**WHAT NEEDS TO BE DONE**
Down to the final line, print the records below exactly and without pictures.

**INPUT MATERIAL**
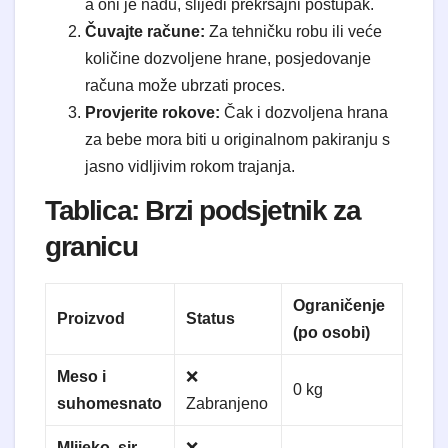
a oni je nađu, slijedi prekršajni postupak.
Čuvajte račune:
Za tehničku robu ili veće
količine dozvoljene hrane, posjedovanje
računa može ubrzati proces.
Provjerite rokove:
Čak i dozvoljena hrana
za bebe mora biti u originalnom pakiranju s
jasno vidljivim rokom trajanja.
Tablica: Brzi podsjetnik za
granicu
Ograničenje
Proizvod
Status
(po osobi)
Meso i
❌
0 kg
suhomesnato
Zabranjeno
Mlijeko, sir,
❌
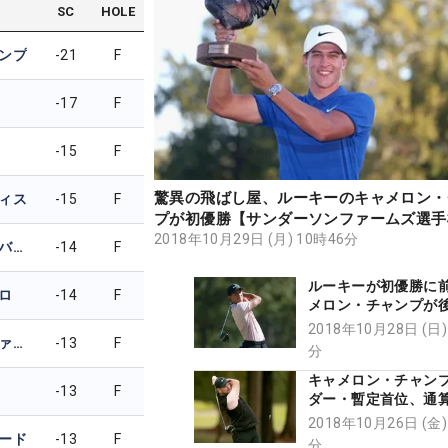
SC
HOLE
ンプ
-21
F
-17
F
-15
F
驚異の飛ばし屋、ルーキーのキャメロン・
ィス
-15
F
プが初優勝【サンダーソンファームズ選手
2018年10月29日 (月) 10時46分
アンダース・アルバートソン
-14
F
ルーキーが初優勝に前
ロ
-14
F
メロン・チャンプが後
差で単独首位【サン
2018年10月28日 (日)
ショーン・ステファニー
-13
F
ファームズ選手権】
分
キャメロン・チャンプ
-13
F
ダー・暫定首位、通算
バティーニが暫定3位
2018年10月26日 (金)
ダーソンファームズ選
ード
-13
F
分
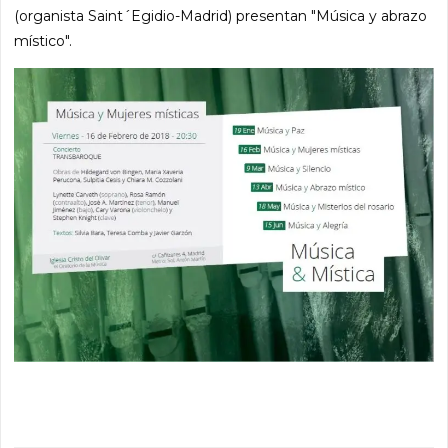
(organista Saint´Egidio-Madrid) presentan "Música y abrazo
místico".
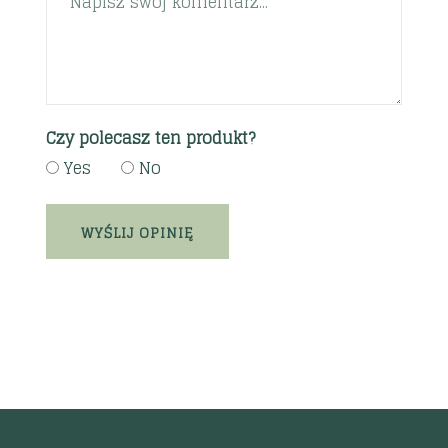
Czy polecasz ten produkt?
Yes
No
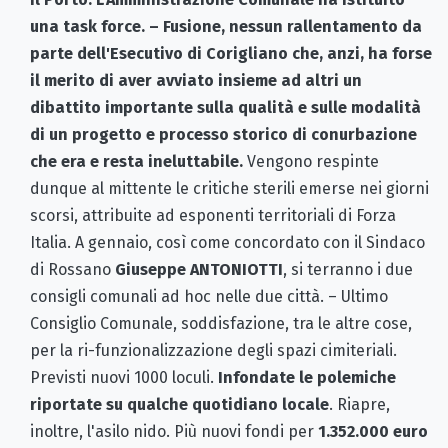
una task force. – Fusione, nessun rallentamento da
parte dell'Esecutivo di Corigliano che, anzi, ha forse
il merito di aver avviato insieme ad altri un
dibattito importante sulla qualità e sulle modalità
di un progetto e processo storico di conurbazione
che era e resta ineluttabile.
Vengono respinte
dunque al mittente le critiche sterili emerse nei giorni
scorsi, attribuite ad esponenti territoriali di Forza
Italia. A gennaio, così come concordato con il Sindaco
di Rossano
Giuseppe ANTONIOTTI
, si terranno i due
consigli comunali ad hoc nelle due città. – Ultimo
Consiglio Comunale, soddisfazione, tra le altre cose,
per la ri-funzionalizzazione degli spazi cimiteriali.
Previsti nuovi 1000 loculi.
Infondate le polemiche
riportate su qualche quotidiano locale
. Riapre,
inoltre, l'asilo nido. Più nuovi fondi per
1.352.000 euro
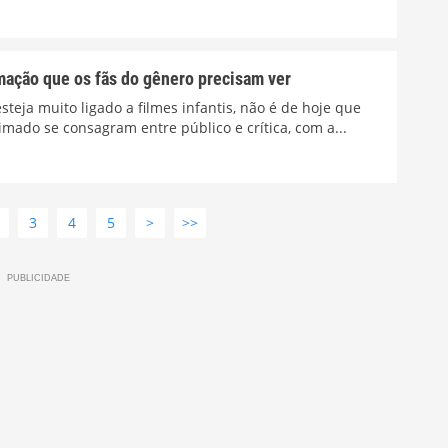
mação que os fãs do gênero precisam ver
eja muito ligado a filmes infantis, não é de hoje que
mado se consagram entre público e crítica, com a...
3
4
5
>
>>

**ANSWER BELOW**
a oni je nađu, slijedi prekršajni postupak.
Čuvajte račune:
Za tehničku robu ili veće
količine dozvoljene hrane, posjedovanje
računa može ubrzati proces.
Provjerite rokove:
Čak i dozvoljena hrana
za bebe mora biti u originalnom pakiranju s
jasno vidljivim rokom trajanja.
Tablica: Brzi podsjetnik za
granicu
Ograničenje
Proizvod
Status
(po osobi)
Meso i
❌
0 kg
suhomesnato
Zabranjeno
Mlijeko, sir,
❌
SC
HOLE
ンプ
-21
F
-17
F
-15
F
驚異の飛ばし屋、ルーキーのキャメロン・
ィス
-15
F
プが初優勝【サンダーソンファームズ選手
2018年10月29日 (月) 10時46分
アンダース・アルバートソン
-14
F
ルーキーが初優勝に前
ロ
-14
F
メロン・チャンプが後
差で単独首位【サン
2018年10月28日 (日)
ショーン・ステファニー
-13
F
ファームズ選手権】
分
キャメロン・チャンプ
-13
F
ダー・暫定首位、通算
バティーニが暫定3位
2018年10月26日 (金)
ダーソンファームズ選
ード
-13
F
分
(organista Saint´Egidio-Madrid) presentan "Música y abrazo
místico".
Czy polecasz ten produkt?
Yes
No
una task force. – Fusione, nessun rallentamento da
parte dell'Esecutivo di Corigliano che, anzi, ha forse
il merito di aver avviato insieme ad altri un
dibattito importante sulla qualità e sulle modalità
di un progetto e processo storico di conurbazione
che era e resta ineluttabile.
Vengono respinte
dunque al mittente le critiche sterili emerse nei giorni
scorsi, attribuite ad esponenti territoriali di Forza
Italia. A gennaio, così come concordato con il Sindaco
di Rossano
Giuseppe ANTONIOTTI
, si terranno i due
consigli comunali ad hoc nelle due città. – Ultimo
Consiglio Comunale, soddisfazione, tra le altre cose,
per la ri-funzionalizzazione degli spazi cimiteriali.
Previsti nuovi 1000 loculi.
Infondate le polemiche
riportate su qualche quotidiano locale
. Riapre,
inoltre, l'asilo nido. Più nuovi fondi per
1.352.000 euro
mação que os fãs do gênero precisam ver
eja muito ligado a filmes infantis, não é de hoje que
mado se consagram entre público e crítica, com a...
3
4
5
>
>>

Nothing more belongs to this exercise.